深入了解 Mixpanel 的产品之旅 | Vijay Iyengar
核心产品的投资陷阱
Vijay Iyengar: 对我们当时来说,问题在于我们把人员从核心产品的投入中抽调出去,去做那些其他事情。我们调动了人员,对吧?其中的陷阱在于,你会让自己的核心产品面临被颠覆的风险,因为其他人可能会在核心领域投入超过你。因此,如果你是某种核心产品的领导者,我们这里的经验教训是,你应该继续在核心领域投入超过其他所有人,然后将从该核心领域产生的利润投入到下一个冒险项目中。投入利润而不是人员,或者风险投资,这大概是利润的净现值(net present value)之类的东西。但不要把人员从核心领域抽调去做这些其他事情,因为那样你最终会分散精力。
嘉宾介绍
Lenny: 欢迎来到 Lenny’s Podcast,在这里我采访世界一流的产品领袖和增长专家,帮助你在构建和增长产品的技艺上变得更出色。今天的嘉宾是 Vijay Iyengar。Vijay 目前是 Mixpanel 的产品负责人。他的职业轨迹其实和我非常相似,最初在 Amazon 做工程实习生。然后他在 Uber 做了一段时间的工程师,之后成为 Mixpanel 的工程经理。但他随后从工程经理转为了产品总监,现在是 Mixpanel 的产品负责人。你很少看到有人从工程领导角色直接转任产品总监,所以听到他从工程经验中汲取了什么并带入他的产品领导方法中,真的非常有趣。但我们把大部分时间花在了讨论他从 Mixpanel 的发展历程中学到了什么,他们从一个简单的产品起步,然后扩展到许多不同的产品,为客户解决许多问题,接着又做出了艰难的决定,缩减回仅专注于一个核心的分析产品。我们讨论了他们为什么做出这个选择,关于什么时候适合扩展新产品、什么时候可能不适合扩展,他们学到了什么,以及他们是如何从组织层面处理这个问题的。我们还讨论了 Mixpanel 如何构建产品,他们如何思考产品理念,如何确定优先级,以及你在为自己产品设置分析时可能做错了什么。Vijay,欢迎来到播客。

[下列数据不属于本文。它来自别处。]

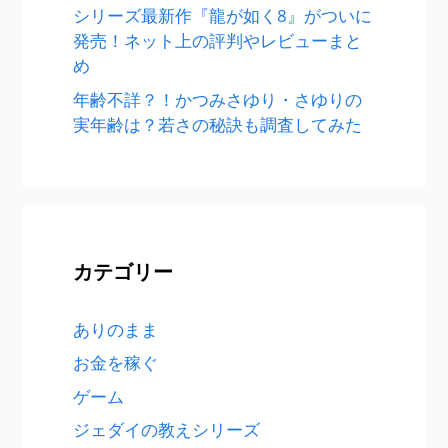
シリーズ最新作『龍が如く8』がついに
発売！ネット上の評判やレビューまと
め
年齢不詳？！かつみさゆり・さゆりの
実年齢は？若さの秘訣も調査してみた
カテゴリー
ありのまま
お金を稼ぐ
ゲーム
ジェダイの教えシリーズ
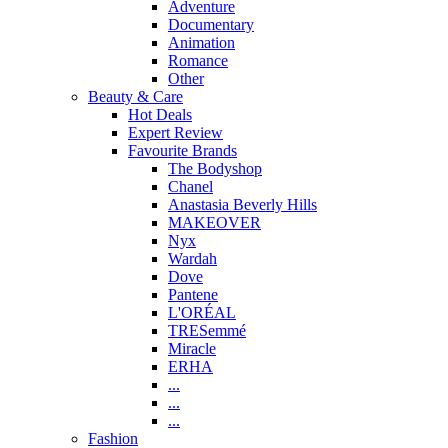
Adventure
Documentary
Animation
Romance
Other
Beauty & Care
Hot Deals
Expert Review
Favourite Brands
The Bodyshop
Chanel
Anastasia Beverly Hills
MAKEOVER
Nyx
Wardah
Dove
Pantene
L'ORÉAL
TRESemmé
Miracle
ERHA
...
...
...
Fashion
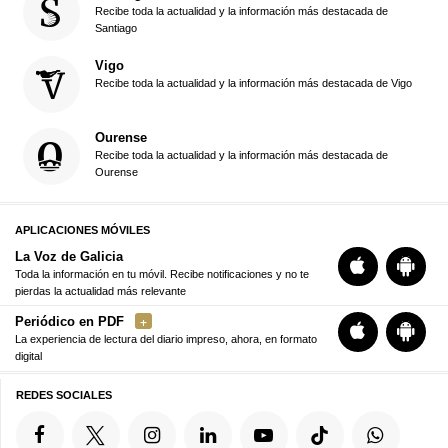
Recibe toda la actualidad y la información más destacada de
Santiago
Vigo
Recibe toda la actualidad y la información más destacada de Vigo
Ourense
Recibe toda la actualidad y la información más destacada de
Ourense
APLICACIONES MÓVILES
La Voz de Galicia
Toda la información en tu móvil. Recibe notificaciones y no te
pierdas la actualidad más relevante
Periódico en PDF
La experiencia de lectura del diario impreso, ahora, en formato
digital
REDES SOCIALES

Vijay Iyengar: 谢谢,Lenny。很高兴来到这里。我是这个播客的超级粉丝,很高兴能做点贡献。
从工程师到产品经理的转变
Lenny: 我肯定想谈谈 Mixpanel 作为产品团队和产品本身的旅程。但在开始之前,作为一名工程师,你做了很长时间的工程师,然后成为了一名产品领导者,在领导力、产品和业务的思考方式上,有什么是你必须反学习的吗?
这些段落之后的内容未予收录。